Modifications to mshowbest.c and drop*.c (and p2_workcomp.c, compacc.c, doinit.c, etc.) to provide more information about the alignment with the -m 9 option. There is now a "-m 9c" option, which displays an encoded alignment after the -m 9 alignment information. The encoding is a string of the form: "=#mat+#ins=#mat-#del=#mat". Thus, an alignment over 218 amino acids with no gaps (not necessarily 100% identical) would be =218. The alignment:
       10        20        30        40        50          60         70  
GT8.7  NVRGLTHPIRMLLEYTDSSYDEKRYTMGDAPDFDRSQWLNEKFKL--GLDFPNLPYL-IDGSHKITQ
       :.::  . :: ::  .   .:::         : .:    ::.:   .: : ..:.. :::  :..:
XURTG  NARGRMECIRWLLAAAGVEFDEK---------FIQSPEDLEKLKKDGNLMFDQVPMVEIDG-MKLAQ
               20        30                 40        50        60        
would be encoded: "=23+9=13-2=10-1=3+1=5". The alignment encoding is with respect to the beginning of the alignment, not the beginning of either sequence. The beginning of the alignment in either sequence is given by the an0/an1 values. This capability is particularly useful for [t]fast[xy], where it can be used to indicate frameshift positions "/#\#" compactly. If "-m 9c" is used, the "The best scores" title line includes "aln_code".

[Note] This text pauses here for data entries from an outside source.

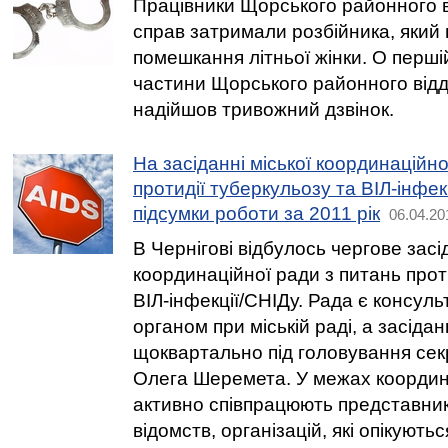
Працівники Щорського районного в
справ затримали розбійника, який 
помешкання літньої жінки. О першій
частини Щорського районного відд
надійшов тривожний дзвінок.
На засіданні міської координаційно
протидії туберкульозу та ВІЛ-інфек
підсумки роботи за 2011 рік
06.04.20
В Чернігові відбулось чергове засі
координаційної ради з питань прот
ВІЛ-інфекції/СНІДу. Рада є консул
органом при міській раді, а засіда
щоквартально під головування сек
Олега Шеремета. У межах координ
активно співпрацюють представник
відомств, організацій, які опікуют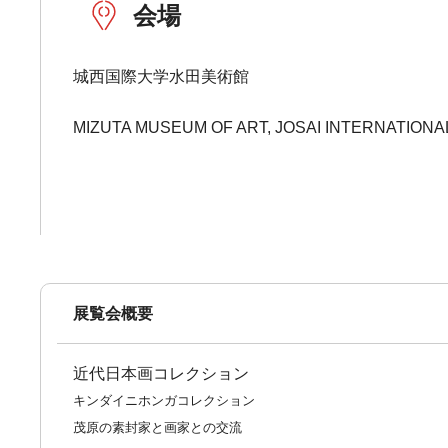
会場
城西国際大学水田美術館
MIZUTA MUSEUM OF ART, JOSAI INTERNATIONA
展覧会概要
近代日本画コレクション
キンダイニホンガコレクション
茂原の素封家と画家との交流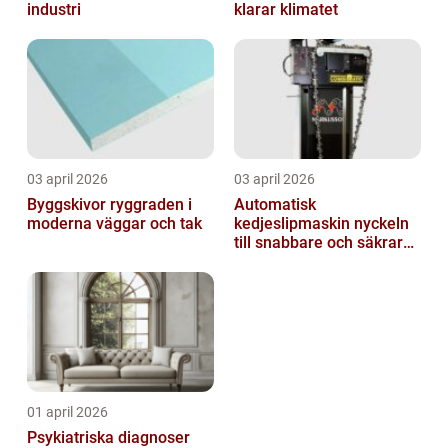
industri
klarar klimatet
03 april 2026
03 april 2026
Byggskivor ryggraden i
Automatisk
moderna väggar och tak
kedjeslipmaskin nyckeln
till snabbare och säkrare
skogsarbete
01 april 2026
Psykiatriska diagnoser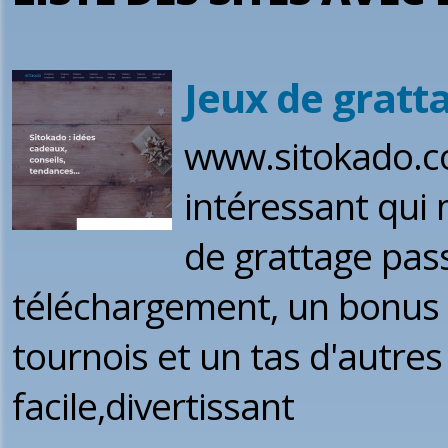
Jeux de gratt
www.sitokado.co
intéressant qui 
de grattage pas
téléchargement, un bonus
tournois et un tas d'autres 
facile,divertissant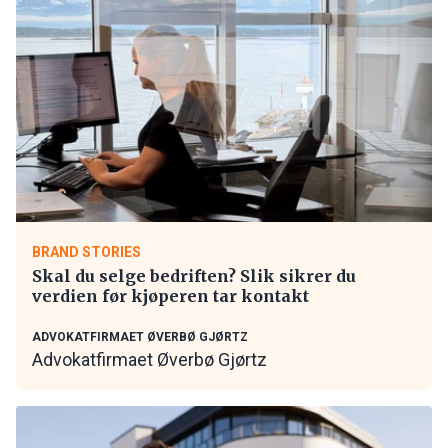
BRAND STORIES
Skal du selge bedriften? Slik sikrer du
verdien før kjøperen tar kontakt
ADVOKATFIRMAET ØVERBØ GJØRTZ
Advokatfirmaet Øverbø Gjørtz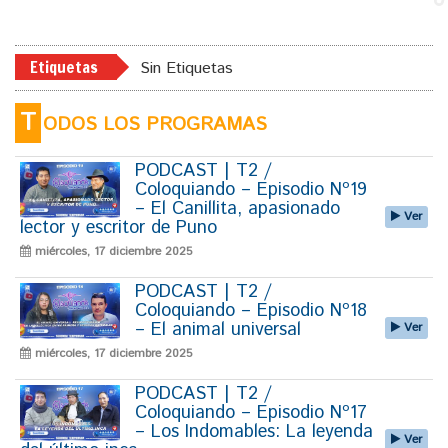
Etiquetas
Sin Etiquetas
T
ODOS LOS PROGRAMAS
PODCAST | T2 /
Coloquiando – Episodio Nº19
– El Canillita, apasionado
Ver
lector y escritor de Puno
miércoles, 17 diciembre 2025
PODCAST | T2 /
Coloquiando – Episodio Nº18
– El animal universal
Ver
miércoles, 17 diciembre 2025
PODCAST | T2 /
Coloquiando – Episodio Nº17
– Los Indomables: La leyenda
Ver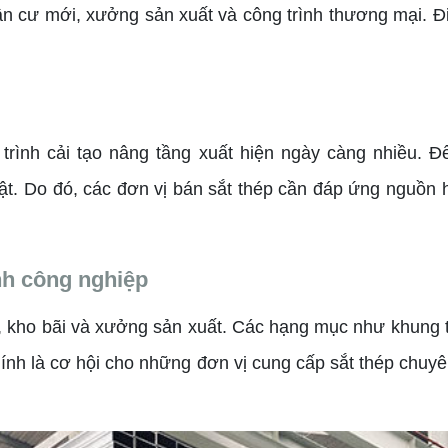
ân cư mới, xưởng sản xuất và công trình thương mại. Đi
 trình cải tạo nâng tầng xuất hiện ngày càng nhiều. 
uật. Do đó, các đơn vị bán sắt thép cần đáp ứng nguồn 
nh công nghiệp
, kho bãi và xưởng sản xuất. Các hạng mục như khung th
chính là cơ hội cho những đơn vị cung cấp sắt thép c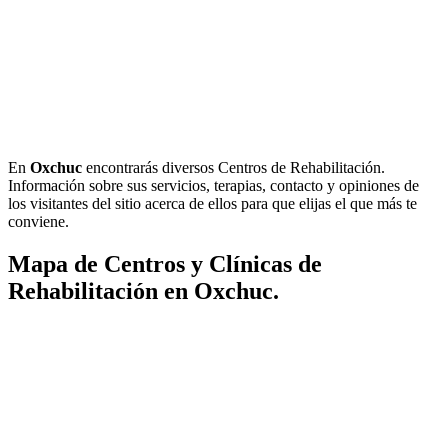
En
Oxchuc
encontrarás diversos Centros de Rehabilitación.
Información sobre sus servicios, terapias, contacto y opiniones de
los visitantes del sitio acerca de ellos para que elijas el que más te
conviene.
Mapa de Centros y Clínicas de
Rehabilitación en Oxchuc.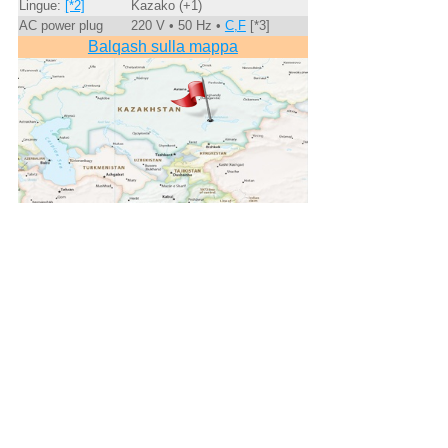
Lingue:
[*2]
Kazako (+1)
AC power plug
220 V • 50 Hz •
C,F
[*3]
Balqash sulla mappa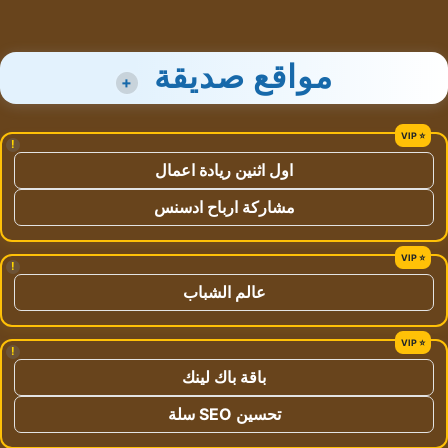
مواقع صديقة
+
!
اول اثنين ريادة اعمال
مشاركة ارباح ادسنس
!
عالم الشباب
!
باقة باك لينك
تحسين SEO سلة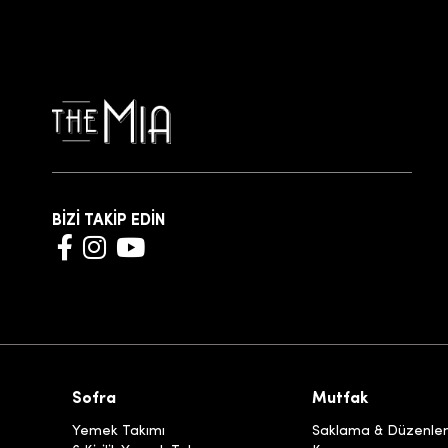
BİZİ TAKİP EDİN
Sofra
Mutfak
Yemek Takımı
Saklama & Düzenl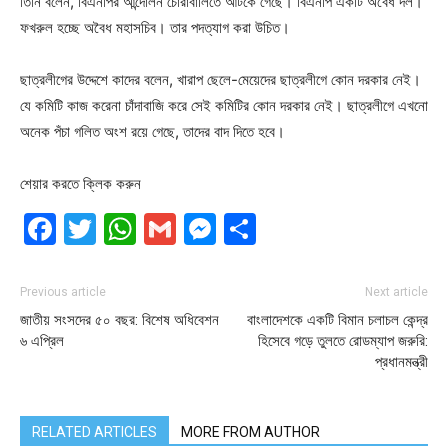
তিনি বলেন, বিএনপির আন্দোলন চোরাবালিতে আটকে গেছে। বিএনপি একটি অবৈধ দল।
ফখরুল হচ্ছে অবৈধ মহাসচিব। তার পদত্যাগ করা উচিত।
ছাত্রলীগের উদ্দেশে কাদের বলেন, খারাপ ছেলে-মেয়েদের ছাত্রলীগে কোন দরকার নেই।
যে কমিটি কাজ করেনা চাঁদাবাজি করে সেই কমিটির কোন দরকার নেই। ছাত্রলীগে এখনো
অনেক পঁচা গলিত অংশ রয়ে গেছে, তাদের বাদ দিতে হবে।
শেয়ার করতে ক্লিক করুন
Facebook
Twitter
WhatsApp
Gmail
Messenger
Share
Previous article
Next article
জাতীয় সংসদের ৫০ বছর: বিশেষ অধিবেশন
বাংলাদেশকে একটি বিমান চলাচল কেন্দ্র
৬ এপ্রিল
হিসেবে গড়ে তুলতে রোডম্যাপ জরুরি:
প্রধানমন্ত্রী
RELATED ARTICLES
MORE FROM AUTHOR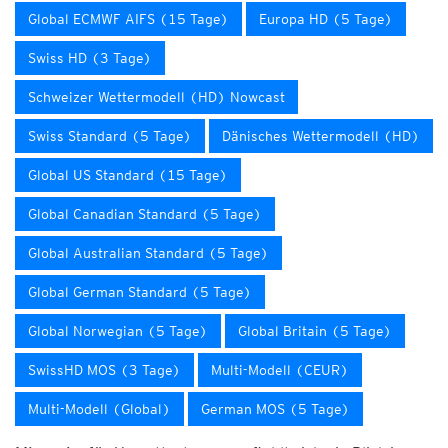
Global ECMWF AIFS (15 Tage)
Europa HD (5 Tage)
Swiss HD (3 Tage)
Schweizer Wettermodell (HD) Nowcast
Swiss Standard (5 Tage)
Dänisches Wettermodell (HD)
Global US Standard (15 Tage)
Global Canadian Standard (5 Tage)
Global Australian Standard (5 Tage)
Global German Standard (5 Tage)
Global Norwegian (5 Tage)
Global Britain (5 Tage)
SwissHD MOS (3 Tage)
Multi-Modell (CEUR)
Multi-Modell (Global)
German MOS (5 Tage)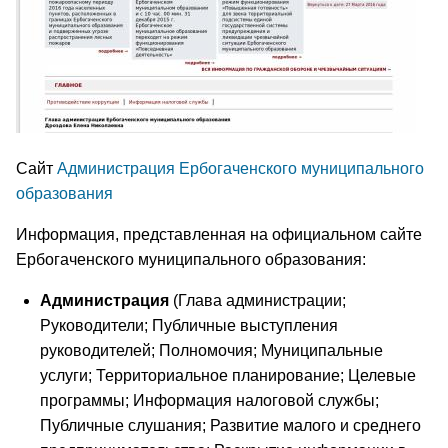
Сайт
Администрация Ербогаченского муниципального
образования
Информация, представленная на официальном сайте
Ербогаченского муниципального образования:
Администрация
(Глава администрации;
Руководители; Публичные выступления
руководителей; Полномочия; Муниципальные
услуги; Территориальное планирование; Целевые
программы; Информация налоговой службы;
Публичные слушания; Развитие малого и среднего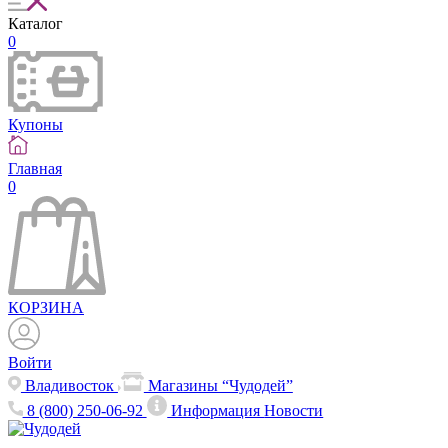
Каталог
0
Купоны
Главная
0
КОРЗИНА
Войти
Владивосток
Магазины “Чудодей”
8 (800) 250-06-92
Информация
Новости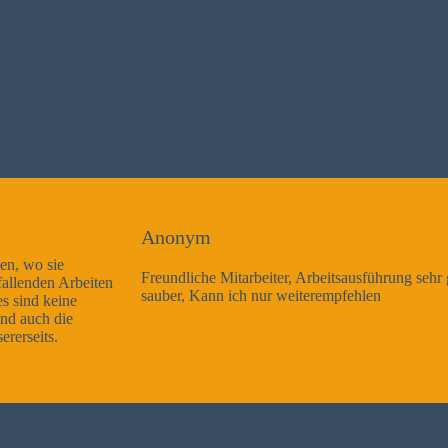
Anonym
Freundliche Mitarbeiter, Arbeitsausführung sehr gut und sehr
sauber, Kann ich nur weiterempfehlen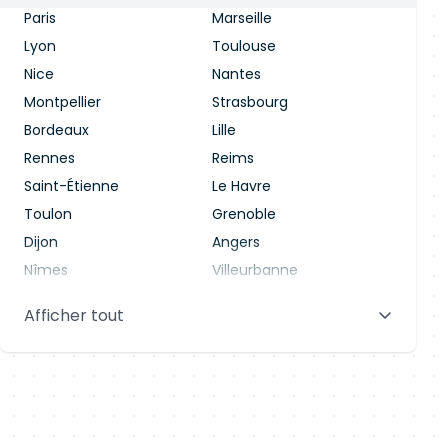
Paris
Marseille
Lyon
Toulouse
Nice
Nantes
Montpellier
Strasbourg
Bordeaux
Lille
Rennes
Reims
Saint-Étienne
Le Havre
Toulon
Grenoble
Dijon
Angers
Nîmes
Villeurbanne
Saint-Denis
Le Mans
Afficher tout
Aix-en-Provence
Clermont-Ferrand
Brest
Tours
Amiens
Limoges
Annecy
Perpignan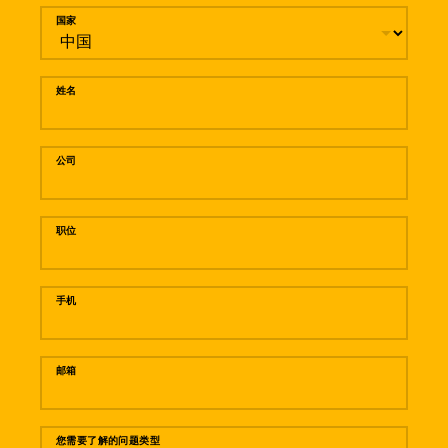
留言
国家
姓名
公司
职位
手机
邮箱
您需要了解的问题类型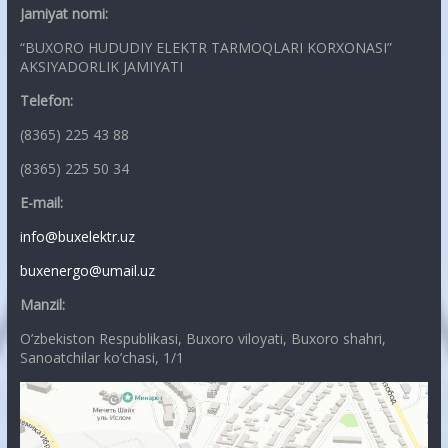
Jamiyat nomi:
“BUXORO HUDUDIY ELEKTR TARMOQLARI KORXONASI”
AKSIYADORLIK JAMIYATI
Telefon:
(8365) 225 43 88
(8365) 225 50 34
E-mail:
info@buxelektr.uz
buxenergo@umail.uz
Manzil:
O’zbekiston Respublikasi, Buxoro viloyati, Buxoro shahri,
Sanoatchilar ko’chasi, 1/1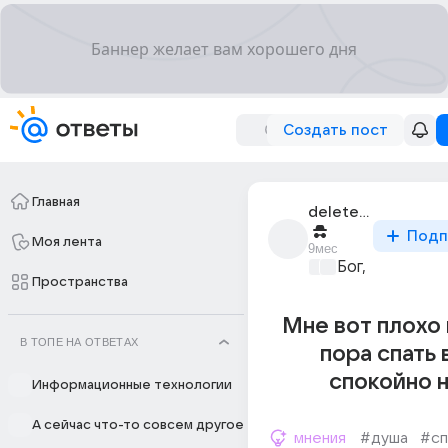
Создать пост
Главная
deleted_342860559_
Подп
Моя лента
9мес
Бог, вера, рел
Пространства
Мне вот плохо
В ТОПЕ НА ОТВЕТАХ
пора спать
спокойно 
Информационные технологии
А сейчас что-то совсем другое
мнения
#душа
#сп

Aug 14, 2002 CVS tag fa34t20

Changes to nmgetlib.c to allow multiple query searches coming from STDIN, either through pipes or input redirection. Thus, the command
cat prot_test.lseg | fasta34 -q -S @ /seqlib/swissprot
produces 11 searches. If you use the multiple query functions, the query subset applies only to the first sequence. Unfortunately, it is not possible to search against a STDIN library, because the FASTA programs do not keep the entire library in memory and need to be able to re-read high-scoring library sequences. Since it is not possible to fseek() against STDIN, searching against a STDIN library is not possible.

Aug 5, 2002

fasts34(_t) and fastm34(_t) have been modified to allow searches with DNA sequences. This gives a new capability to search for DNA motifs, or to search for ordered or unordered DNA sequences spaced at arbitrary distances.

June 25, 2002

Modify the statistical estimation strategy to sample all the sequences in the database, not just the first 60,000. The histogram is still based only on the first 60,000 scores and lengths, though all scores an lengths are shown. The fit to the data may be better than the histogram indicates, but it should not be worse.

June 19, 2002

Added "-C #" option, where 6 <= # <= MAX_UID (20), to specify the length of the sequence name display on the alignment labels. Until now, only 6 characters were ever displayed. Now, up to MAX_UID characters are available.

Mar 16, 2002

Added create_seq_demo.sql, nt_to_sql.pl to show how to build an SQL protein sequence database that can be used with with the mySQL versions of the fasta34 programs. Once the mySQL seq_demo database has been installed, it can be searched using the command:
fasta34 -q mgstm1.aa "seq_demo.sql 16"
mysql_lib.c has been modified to remove the restriction that mySQL protein sequence unique identifiers be integers. This allows the program to be used with the PIRPSD database. The RANLIB() function call has been changed to include "libstr", to support SQL text keys. Due to the size of libstr[], unique ID's must be < MAX_UID (20) characters.

A "pirpsd.sql" file is available for searching the mySQL distribution of the PIRPSD database. PIRPSD is available from ftp://nbrfa.georgetown.edu/pir_databases/psd/mysql.